Let me begin by defining rare diseases. Congress created the Orphan Drug Act in 1983 and in it defined a rare disease as “a condition that affects fewer than 200,000 people.” What’s the Orphan Drug Act? Here’s what the Genetic and Rare Diseases Information Center states on its website:

Rare diseases became known as orphan diseases because drug companies were not interested in adopting them to develop treatments. The Orphan Drug Act created financial incentives to encourage companies to develop new drugs for rare diseases. The rare disease definition was needed to establish which conditions would qualify for the new incentive programs.

 

It’s estimated that between 25-30 million people in the United States are living with one of approximately 7,000 rare diseases. The National Organization for Rare Disorders (NORD) has an extensive database of rare diseases.

Personal stories

I’ve shared a number of stories here on the Catching Health blog about people living with a rare disease.

Top to bottom, row by row:

As I looked back at these stories, I noticed some similarities beyond the rare disease connection. For many of the people I interviewed, it took many years to get a diagnosis and proper treatment (if treatment was available). Also, look at the names of the various diseases — most are long, complicated, and difficult to pronounce. And most of them are difficult to deal with.

Julie’s story

Ten years ago, Julie Gortze was diagnosed with dysautonomia, which is a disorder of the autonomic nervous system. People with it have trouble regulating various automatic bodily functions, from heart rate to digestion to eye movements and temperature control. In severe cases, it can be deadly. While not considered rare, it is a complex disorder and it often takes years to get a diagnosis because there is such a lack of awareness

Julie’s symptoms began in childhood and over the years she experienced a number of issues including dizziness, essential tremors, tachycardia, and gastroparesis. She finally got a possible diagnosis when she saw a neuro-ophthalmologist for problems she was having with her eyesight. He put the pieces together, but it took another two years to find a doctor who specialized in her disorder.

Even with so many health issues, Julie says she was high functioning — raised four kids and worked as an acute care nurse. Her failing eyesight forced her to quit nursing.

Recognizing that she needed to connect with other people who also had dysautonomia, Julie’s daughter set her up on Facebook.

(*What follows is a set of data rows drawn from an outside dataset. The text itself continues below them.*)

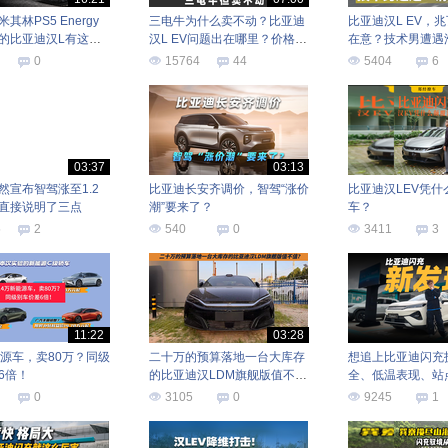
其林PS5 Energy
三电牛为什么卖不动？比亚迪
比亚迪汉L EV，
的比亚迪汉L有这些
汉L EV问题出在哪里？价格
在意？技术男遭遇
贵？
0
15764
44
5404
6
03:37
03:13
然宣布智驾涨至1.2
比亚迪长安齐调价，智驾“涨价
比亚迪汉LEV凭什
直接说明了三点
潮”要来了？
车？
5
2
540
0
3411
3
11:22
03:28
能源车，卖80万？同级
二十万的预算落地一台大库存
想追上比亚迪闪充
6倍！
的比亚迪汉LDM旗舰版值不
全、低温表现、站
值？
益都是门槛
0
3105
0
9245
1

That’s when I found out about groups and organizations. I got more involved in a couple of the organizations with the disease they thought I had. I started volunteering and as I started feeling a little better, I got the idea to start a support group. About 20 people came to the first meeting and some lived in the next town over from each other and they didn’t even know each other. Getting people in the same room who understand what’s going on with each other was amazing — it was amazing to be able to offer that.

 

Rare New England

In addition to supporting each other, Julie invited physicians to attend the meetings to answer questions and wish-granting organizations to share whatever resources they had to offer. A few years later, Julie and some other members of the group decided to create an online organization not just for dysautonomia, but all rare diseases.

Because the problems are the same. It’s not a one-disease area. Patients across the board don’t have cures. Any of them may be fighting with insurance companies to have their medications covered. Nobody understands their diseases, maybe they can’t even pronounce the name of their disease. It’s all across the board.

 

RNE Board of Directors

RNE Board of Directors

They widened their disease scope from one to all rare diseases but narrowed their geographical scope to New England. Thus, the name of the organization: Rare New England (RNE). Its mission is to “bring together New England patients, families and providers touched by rare and complex disorders.”

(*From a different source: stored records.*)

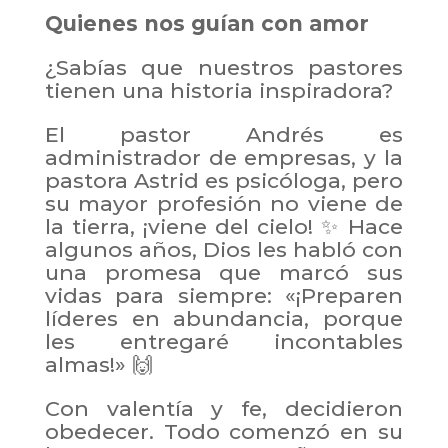
Quienes nos guían con amor
¿Sabías que nuestros pastores
tienen una historia inspiradora?
El pastor Andrés es
administrador de empresas, y la
pastora Astrid es psicóloga, pero
su mayor profesión no viene de
la tierra, ¡viene del cielo! ✨ Hace
algunos años, Dios les habló con
una promesa que marcó sus
vidas para siempre: «¡Preparen
líderes en abundancia, porque
les entregaré incontables
almas!» 🙌
Con valentía y fe, decidieron
obedecer. Todo comenzó en su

Julie says they continue to offer support to patients and families as well as educational opportunities. They are committed to raising awareness about rare and complex diseases and connecting people with available resources.

We’re not trying to create the resources as much as we’re trying to promote the resources of others. There are tons of resources out there, but most people don’t know about them. Patients and families don’t know about them, even physicians don’t know about them. It’s all about collaboration and everybody working together and promoting what’s out there.